Why use backup mark-sweep GC as backup?

A bunch of the solutions mentioned above use mark-sweep GC as a solution. The question is if they are to be used then why not completely switch to mark-sweep and dump refcounting. The main reason is that refcounting act an an optimization for mark-sweep GC reducing system pauses (remember they typically halt execution completely) introduced by them and making them run less often.

Sunday, February 01, 2009

Back To Basics: Copying Garbage Collection

Banana leaf

This post is Part 5 in the series of posts on Garbage Collection (GC). Please see the index here.

In my previous post I have discussed reference counting and mark-sweep garbage collector in some detail. This post is a quick intro into the copying GC. I’ll not be going into the gory details because this is not much used in the .NET world.

The copying GC conceptually breaks the memory into two regions.
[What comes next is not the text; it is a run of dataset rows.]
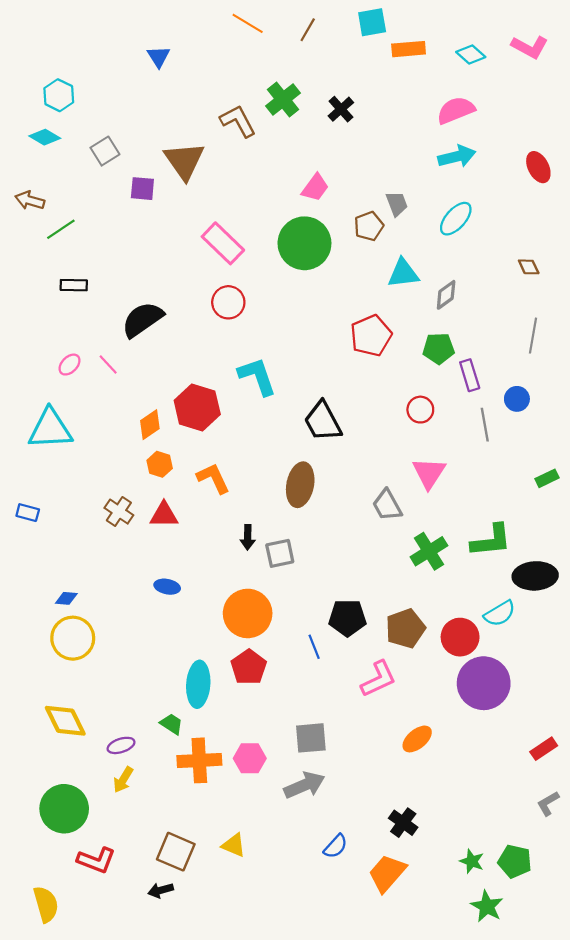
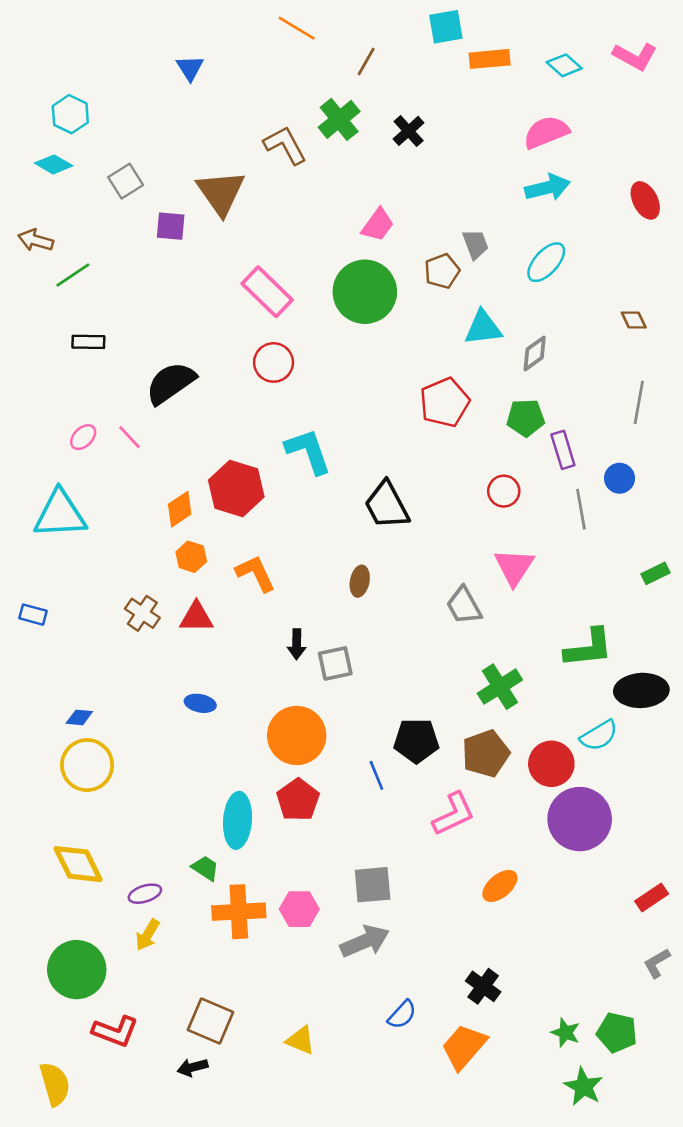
brown line: (308, 30) -> (366, 62), moved
brown ellipse: (300, 485) -> (360, 581), size x0.6
green cross: (429, 551) -> (500, 687), moved
yellow triangle: (234, 845) -> (301, 1040), moved

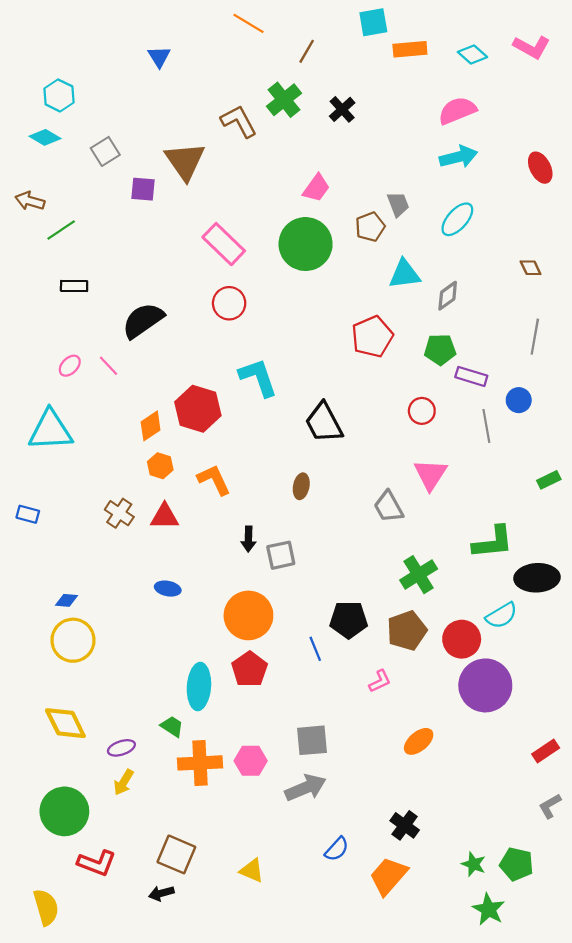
purple rectangle: (563, 450) -> (471, 376), turned -56
pink L-shape: (454, 814) -> (380, 681), size x0.6

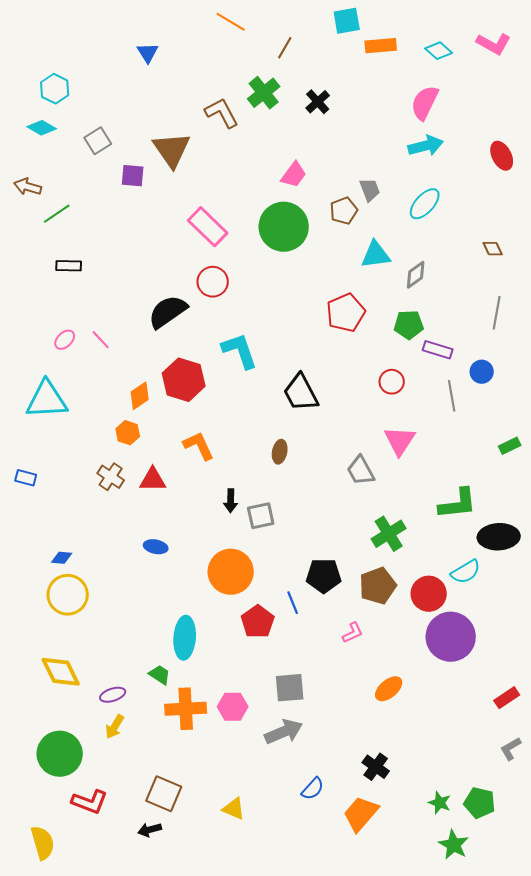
pink semicircle: (457, 111) -> (425, 103), turned -42
black semicircle: (143, 320) -> (168, 312), moved
orange hexagon: (160, 466) -> (128, 433), moved
red pentagon: (250, 669) -> (258, 622), moved

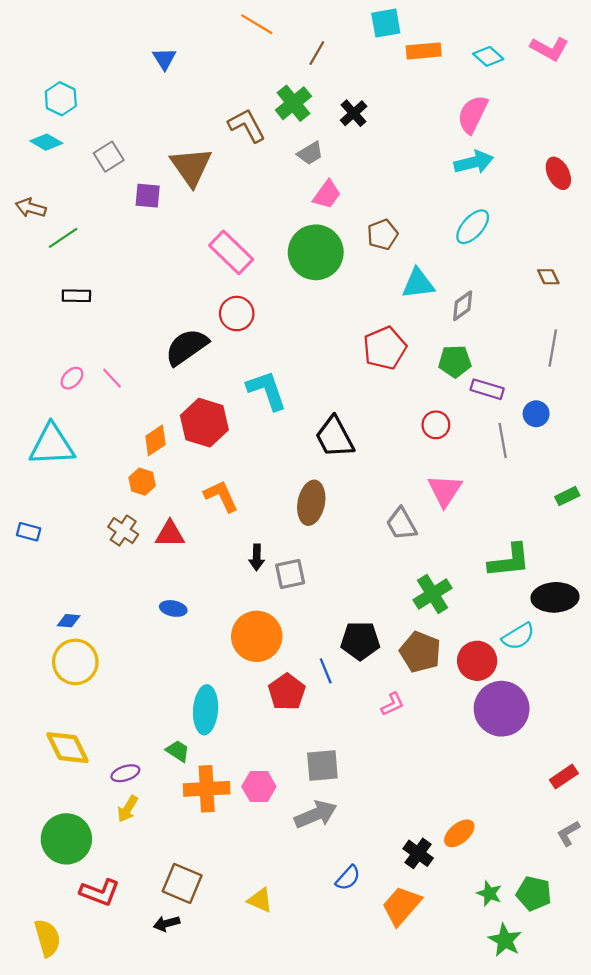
gray trapezoid: (370, 190) -> (310, 153), moved, turned 80
brown ellipse: (280, 452) -> (311, 503), size x1.6
brown pentagon: (378, 586) -> (420, 652), turned -30
orange ellipse: (389, 689) -> (459, 833), moved

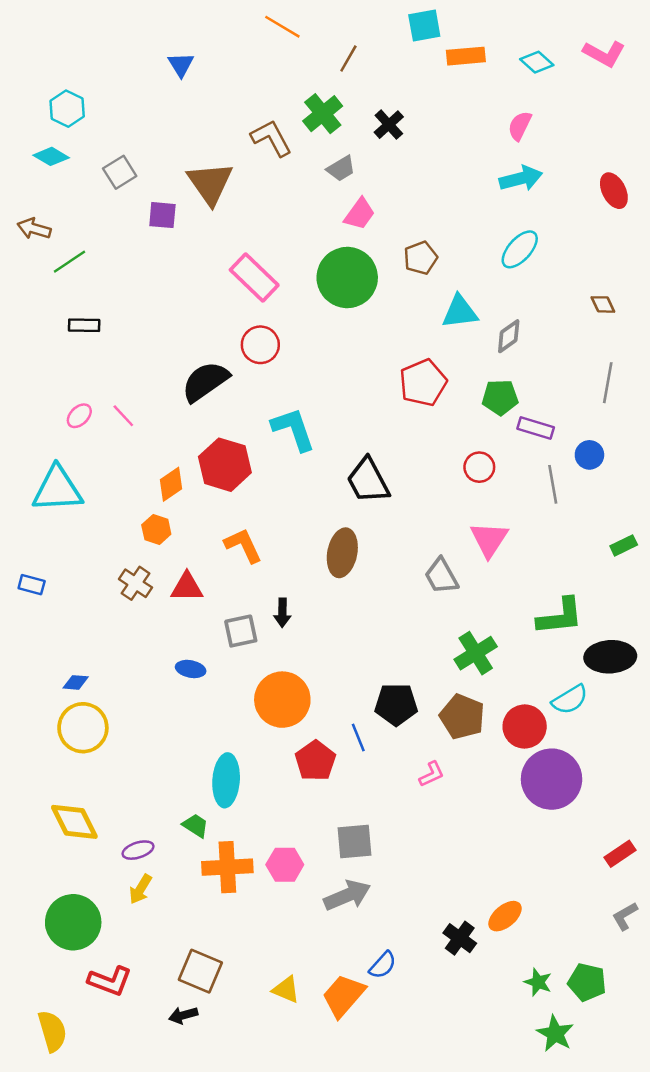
pink semicircle: (473, 114) -> (520, 126), size x0.7
gray square: (290, 574) -> (241, 631), moved
orange trapezoid: (401, 906) -> (344, 996), moved

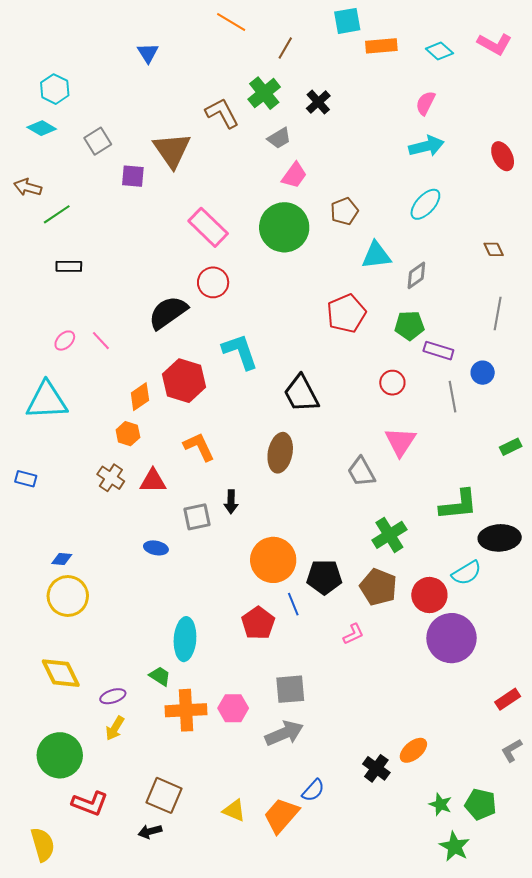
orange circle: (282, 700) -> (273, 560), moved

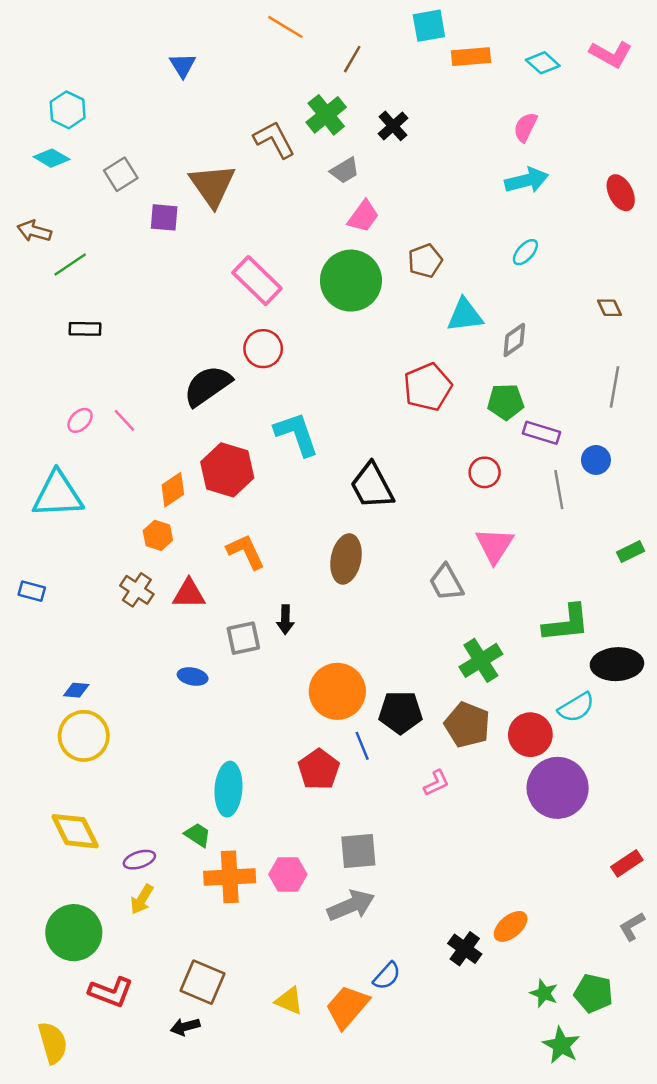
cyan ellipse: (425, 204) -> (525, 252), size x0.7

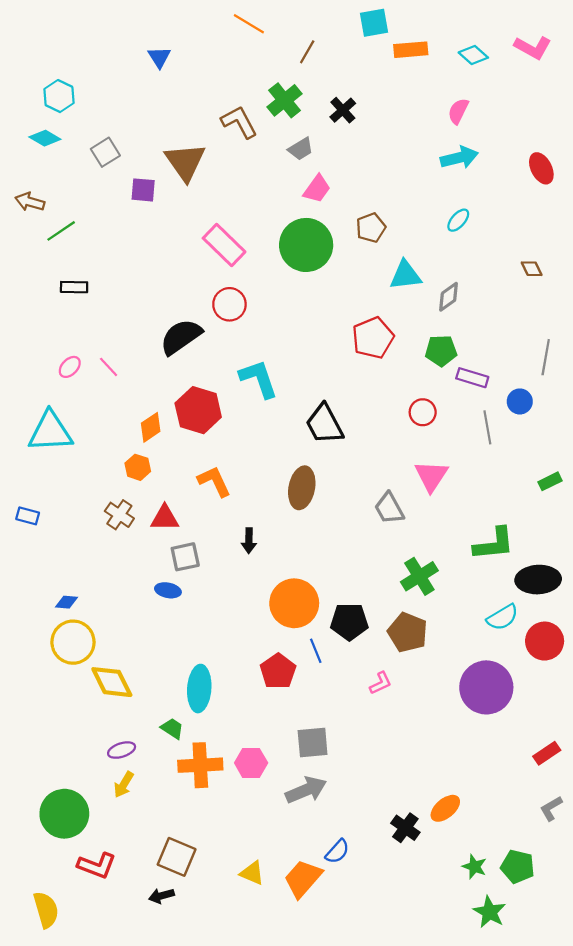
gray line: (615, 387) -> (546, 357), moved
gray square: (243, 638) -> (185, 557), moved
red circle: (530, 735) -> (545, 641), moved
yellow diamond: (75, 831) -> (112, 682), moved

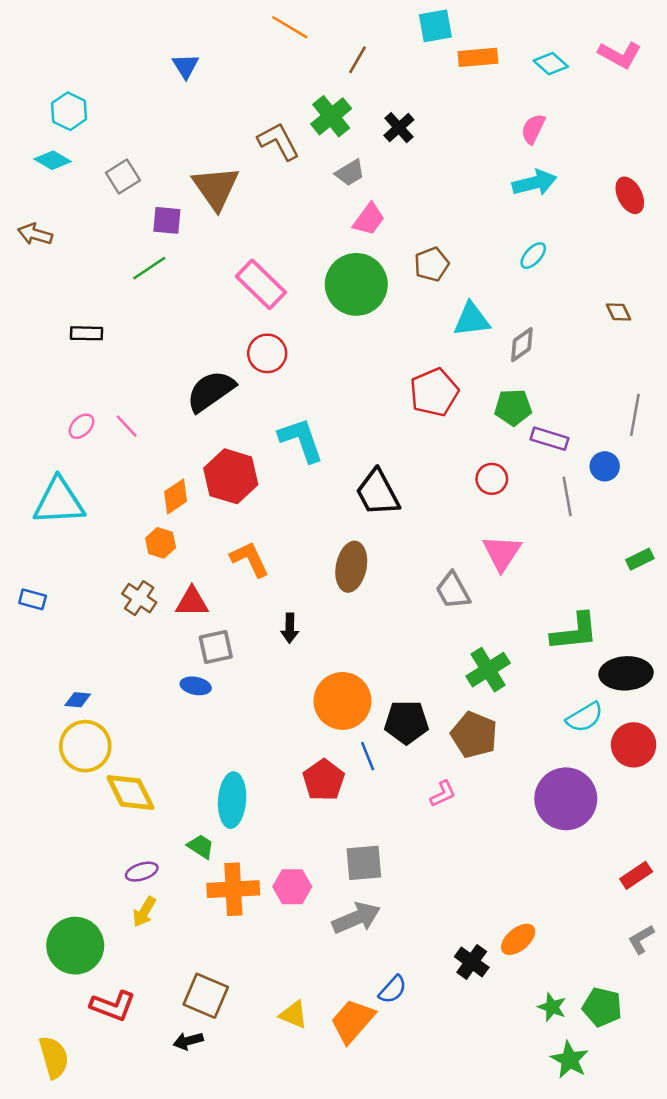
green line: (61, 231) -> (149, 268), moved

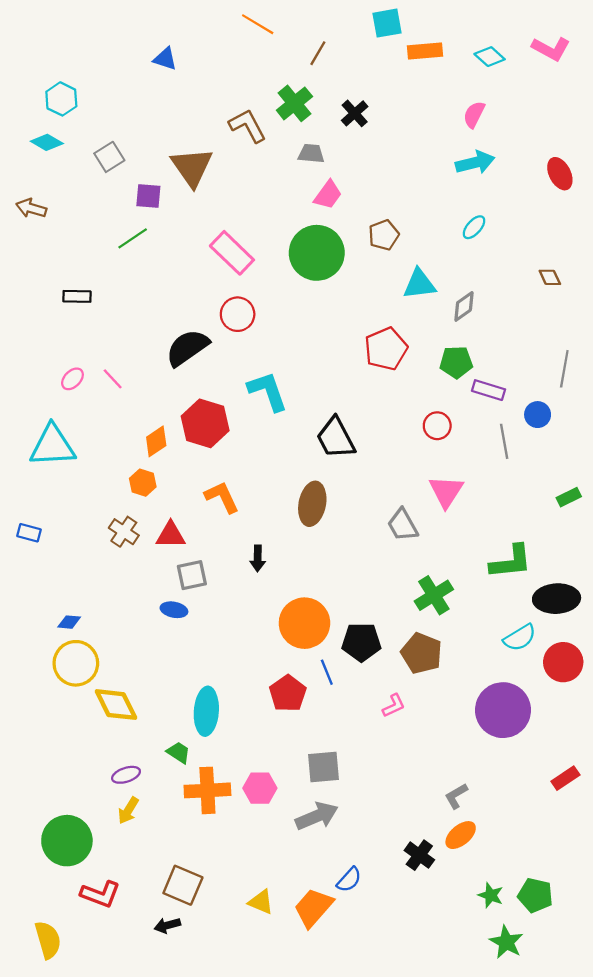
blue triangle: (186, 66) -> (165, 59), turned -40
gray trapezoid: (350, 173) -> (311, 154), turned -144
gray L-shape: (641, 939) -> (456, 796), moved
Let’s call the ping and pong as shown below.


The buffer Ping is initially used for allocation of memory. It maintains a pointer at the end of the last allocated memory and for each new request simply returns that pointer and then increments it to point to the new end. So at the beginning when no memory is allocated it points to the bottom. After a bunch of allocation this is what the it looks like


Allocation is very fast as it involves only incrementing a pointer. However, after a bunch of allocations the situation will arrive where current-Pointer + requested > Ping-top. This means no more memory can be allocated from Ping. It is at this time the GC is run.

Garbage collection involves enumerating the roots and then copying every live object from Ping to Pong. Since objects are moved in memory all their references have to be updated as well. After the copy the buffers are switched so that subsequent allocations can now happen from Pong. Ping remains clean for the next copy cycle.

For the example set above lets assume when the GC is run Object 1 and 3 are live but 2 isn’t. After GC runs the memory layout becomes


Advantages and disadvantages

The primary advantage is that allocation is extremely fast (almost equal to stack allocation) because out of memory checks is just a pointer check and actual allocation is just incrementing the free pointer. Since the GC compacts memory it maintains good locality of reference resulting in better cache hit ratios and hence faster execution.

The main disadvantage with copying GC is that almost double the memory space is required. Even though it is argued that in virtual memory based systems it shouldn’t be a problem because the un-used memory pages will simply be paged out to the disk, the argument is not essentially true. Specially during GC phase both the memory half's are touched (due to ping <-> pong copy) and the number of page-faults generated are much larger than other GC schemes.